The point of the editorial is summed up in one of the closing lines that says: “It’s better to involve community groups on a broader discussion of what a developer should be allowed to do by right, without jumping through extra hoops, rather than allowing them to micromanage lots of individual decisions.” And what is it that a developer should be allowed to do “by right”? What is implied here? Is it written somewhere that a developer has a right to build without transparency and scrutiny by the neighbors? Is there no right for local people to hold a developer to some standards? What if there is a conflict of interests? Doesn’t it make sense to have a ground-level forum where issues can be discussed and resolved?

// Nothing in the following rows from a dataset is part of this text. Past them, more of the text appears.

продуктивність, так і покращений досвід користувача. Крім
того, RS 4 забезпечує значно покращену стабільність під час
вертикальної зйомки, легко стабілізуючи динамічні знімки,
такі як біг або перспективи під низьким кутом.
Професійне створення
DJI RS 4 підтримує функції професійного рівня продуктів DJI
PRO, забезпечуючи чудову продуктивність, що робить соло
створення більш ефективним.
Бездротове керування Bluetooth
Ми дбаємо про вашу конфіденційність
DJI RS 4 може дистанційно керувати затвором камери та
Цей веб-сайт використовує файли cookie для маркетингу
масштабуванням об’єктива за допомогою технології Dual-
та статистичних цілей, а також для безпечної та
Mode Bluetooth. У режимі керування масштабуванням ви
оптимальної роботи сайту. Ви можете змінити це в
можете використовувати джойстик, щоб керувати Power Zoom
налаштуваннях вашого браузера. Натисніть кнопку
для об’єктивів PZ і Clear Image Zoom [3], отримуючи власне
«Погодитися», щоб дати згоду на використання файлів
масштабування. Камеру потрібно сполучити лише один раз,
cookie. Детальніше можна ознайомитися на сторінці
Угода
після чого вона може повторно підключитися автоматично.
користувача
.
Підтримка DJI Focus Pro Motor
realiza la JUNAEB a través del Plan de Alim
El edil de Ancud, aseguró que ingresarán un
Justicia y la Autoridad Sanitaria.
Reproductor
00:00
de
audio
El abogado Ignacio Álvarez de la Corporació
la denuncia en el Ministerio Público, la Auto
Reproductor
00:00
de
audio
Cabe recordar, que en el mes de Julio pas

When I first read the editorial, I thought, “Do those people at the Globe listen to themselves?” One day they stand for John Dewey’s maxim that “the solution to the ills of democracy is more democracy.”
Yesterday, they coyly undermined the work of our local neighborhood voices. And then I remembered that the Globe is selling its plant and property on Morrissey Boulevard – a contaminated site that abuts the Savin Hill neighborhood – to a developer. The Columbia/Savin Hill Neighborhood Association is a very active, established group with an educated eye on all issues pertaining to is communities. Was there another, self-serving, purposeful agenda behind the editorial? (Watch out, Globe, we can be coy too.)

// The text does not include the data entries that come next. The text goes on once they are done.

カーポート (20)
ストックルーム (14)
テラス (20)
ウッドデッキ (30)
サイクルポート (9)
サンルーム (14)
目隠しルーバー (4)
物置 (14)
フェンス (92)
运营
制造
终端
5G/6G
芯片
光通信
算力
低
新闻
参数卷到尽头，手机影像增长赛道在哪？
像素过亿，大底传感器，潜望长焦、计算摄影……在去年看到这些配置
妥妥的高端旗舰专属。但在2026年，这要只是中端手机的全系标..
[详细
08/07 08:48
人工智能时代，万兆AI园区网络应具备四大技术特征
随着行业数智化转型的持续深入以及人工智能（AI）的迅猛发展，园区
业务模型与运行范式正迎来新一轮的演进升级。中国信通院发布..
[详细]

The damning by faint praise style of the editorial masks the innuendo that neighborhood associations are really only good at “organizing neighborhood cleanup days, raising funds for parks, and promoting a friendly spirit in the city.” Have these Globies ever come to one of these meetings? The people who are members of these associations are serious people who read the fine print, who ask serious questions, and who carry the neighborhoods’ institutional memories into current discussions. The editorial asserts that a previous “eye opening,” “behind the scenes” Sept. 17 article by Globe reporters Andrew Ryan and Mark Arsenault showed that developers gave money to some neighborhood associations. How did they dig that up? By attending the public meeting of these associations where these arrangements were made? Is it a surprise that local people want a developer to invest a little money into a neighborhood where they are about to make huge profits? Is it unconscionable that a developer give these associations money “for youth sports and other specific neighborhood projects (and)… charities?” Where is the outrage coming from?
I am a proud member of the Meeting House Hill Civic Association, Greater Bowdoin/ Geneva Neighborhood Association, DotOut, the Ward 15 Democratic Party Committee, Longfellow Street Friends and Neighbors, and a former co-chair of Dorchester GALA. I can count on one hand the number of times that I have seen a Globie at any of these meetings in the past thirty years. I submit that the Globe still does not “get” the Boston where I live because they do not do the research that reaches the journalistic standards of a big city news organization.